The school stated in its release that it had not yet been able to get in touch with Ernaux to tell her the news personally.

According to the Associated Press, she subsequently told Sweden's SVT television that receiving the Nobel Prize was both "a wonderful pleasure" and "a very significant responsibility."

Personal history issues appear regularly in Ernaux's writing. In her autobiography "Happening," she talks about an illicit abortion she had in the 1960s.

Her book "The Years," which was translated in 2018, made the Booker Prize shortlist. In 2018  a translation of Ernaux's  journal of  romance with a younger, married man  "Getting Lost," was published.

As a working-class child, Ernaux was born in Normandy in 1940. She released "Cleaned Out," a dramatised story of her abortion, as her debut novel in 1974.

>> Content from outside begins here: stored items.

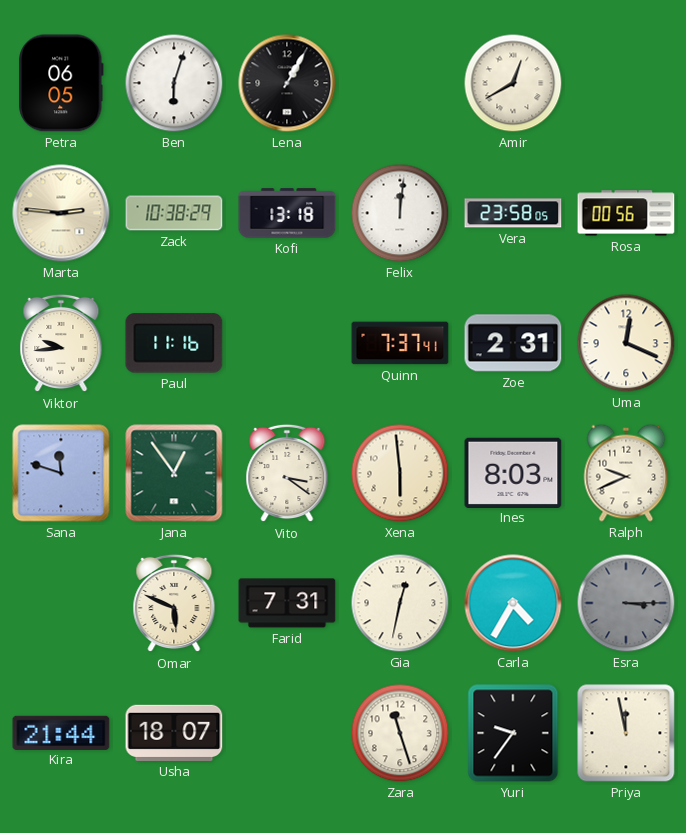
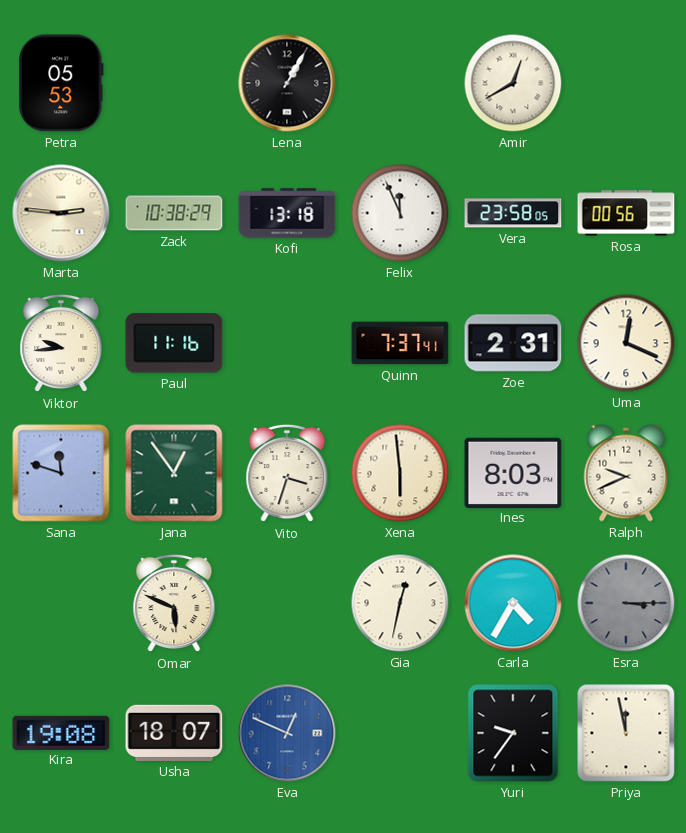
Petra: 06:05 -> 05:53
Ben: 6:03 -> none
Felix: 12:01 -> 11:56
Vito: 3:21 -> 3:33
Farid: 7:31 -> none
Kira: 21:44 -> 19:08
Eva: none -> 12:49
Zara: 11:27 -> none
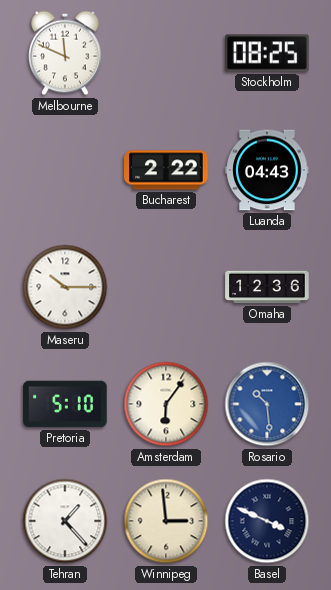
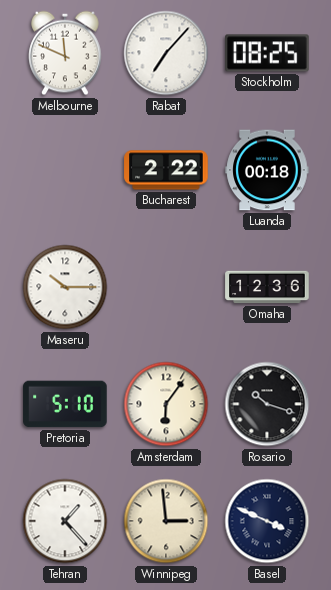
Rabat: none -> 7:07
Luanda: 04:43 -> 00:18
Rosario: 10:29 -> 10:18
Rosario dial: blue -> black
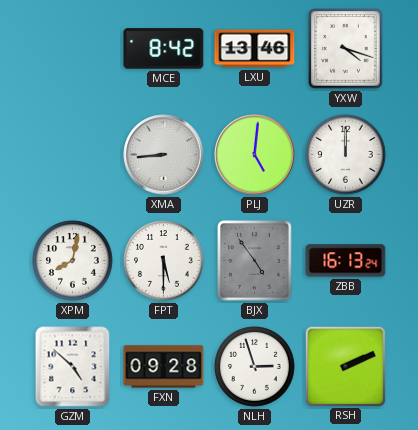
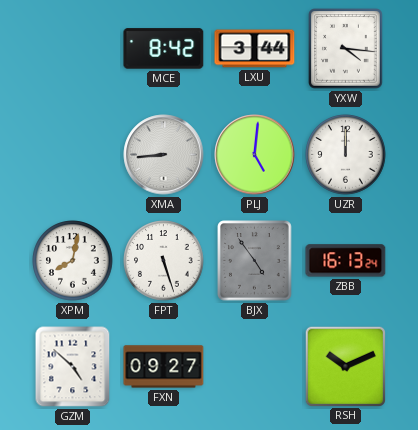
LXU: 13:46 -> 3:44
YXW: 4:18 -> 4:16
FPT: 5:30 -> 5:27
FXN: 09:28 -> 09:27
NLH: 2:57 -> none
RSH: 2:11 -> 10:11
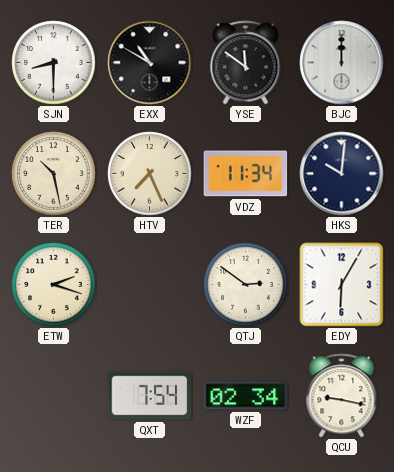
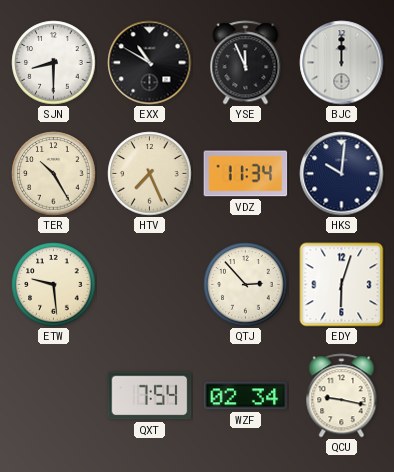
YSE: 11:51 -> 11:56
TER: 10:28 -> 10:25
ETW: 2:18 -> 9:29
QTJ: 2:51 -> 2:53
EDY: 6:05 -> 6:03
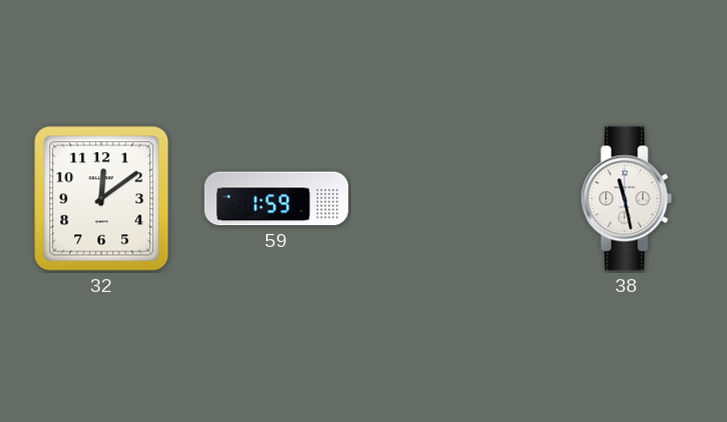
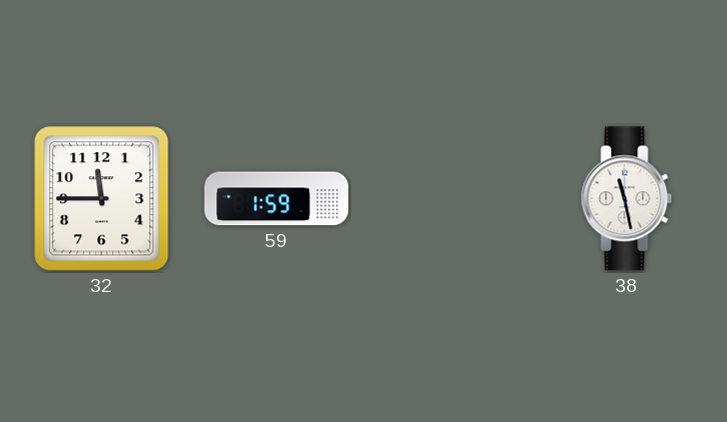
32: 12:09 -> 11:45
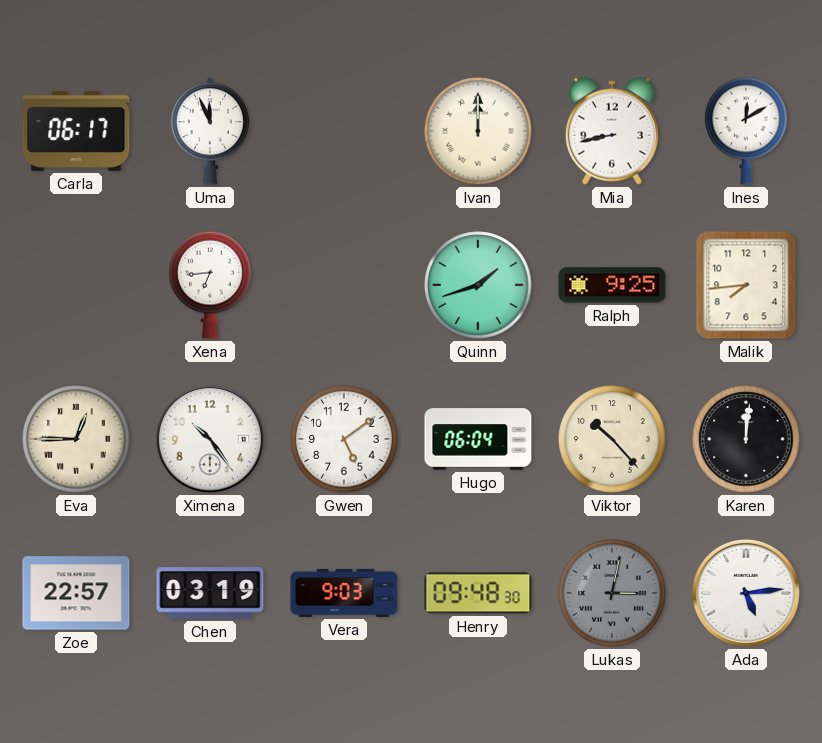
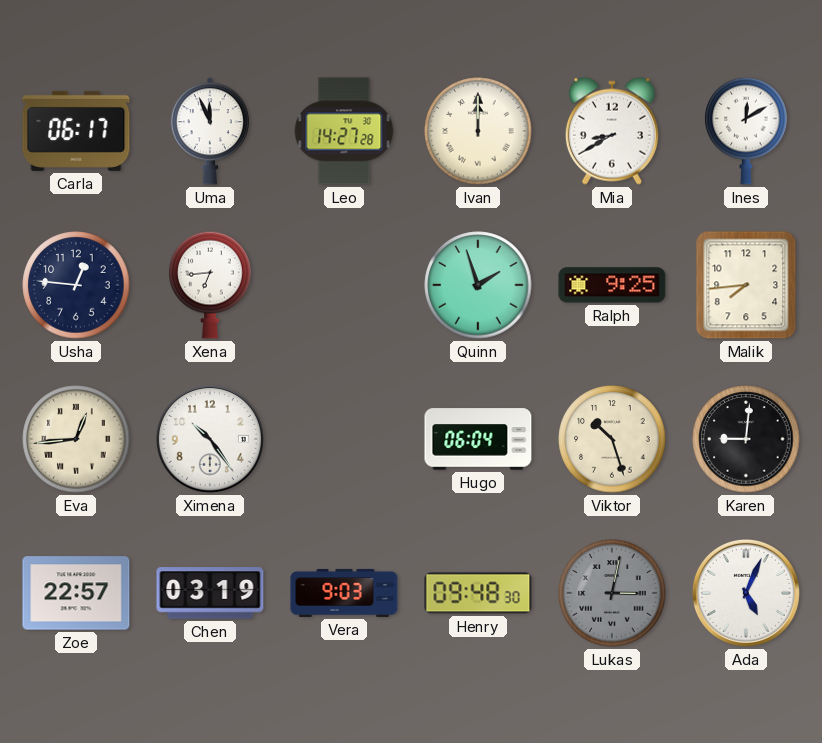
Leo: none -> 14:27
Mia: 8:43 -> 8:40
Usha: none -> 12:46
Quinn: 1:42 -> 1:57
Eva: 12:45 -> 12:44
Gwen: 5:09 -> none
Viktor: 10:23 -> 10:27
Karen: 12:01 -> 9:01
Ada: 5:14 -> 5:04
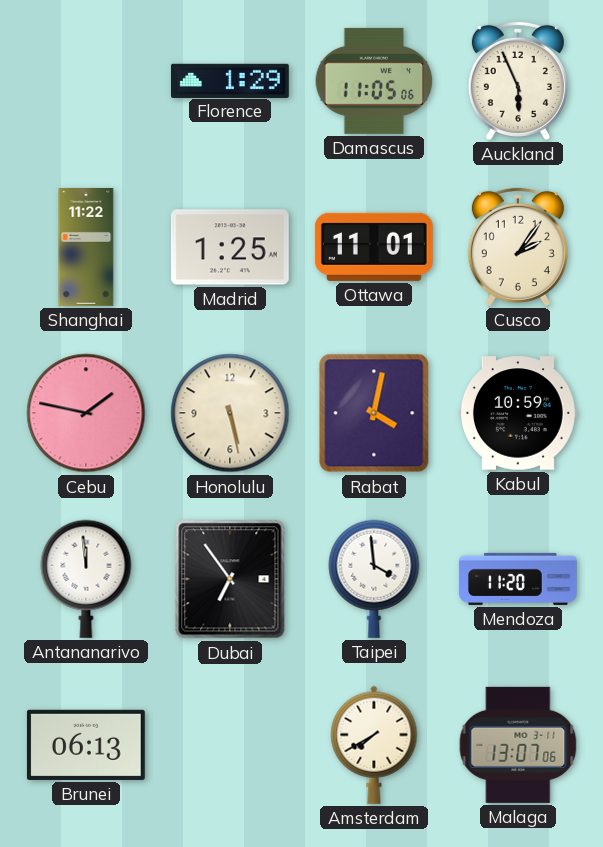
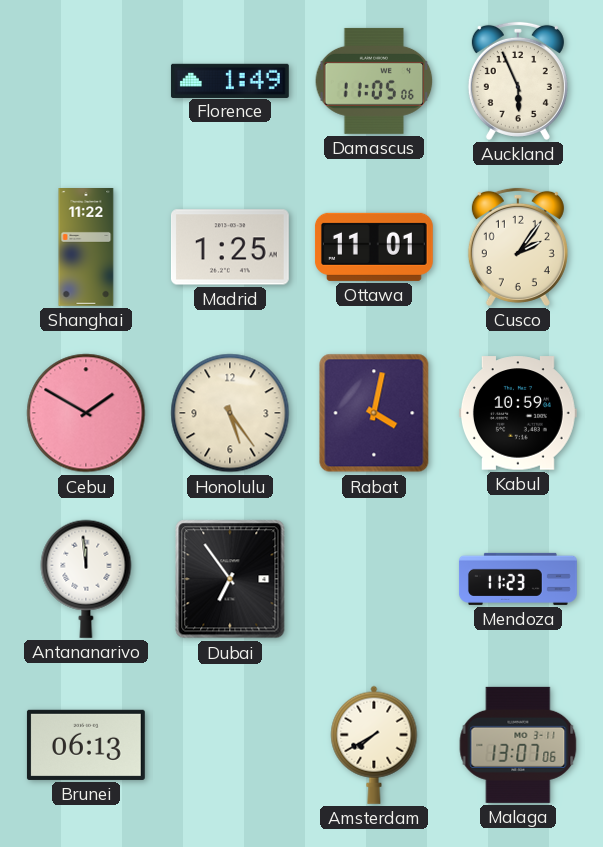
Florence: 1:29 -> 1:49
Cebu: 1:47 -> 1:50
Honolulu: 5:28 -> 5:24
Taipei: 3:59 -> none
Mendoza: 11:20 -> 11:23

She resides in Cergy, a suburb of Paris in the northwest, with her two sons. She has won several literary awards in French, including the Prix Renaudot.

"Annie Ernaux's work might provoke the same emotion that some modern art does in viewers: a predisposition to imagine that, since it seems simple 

or straightforward in composition, it was simple to conceive, that anybody could make the same forms and sensations," author Linda Barrett Osborne remarked in 1996.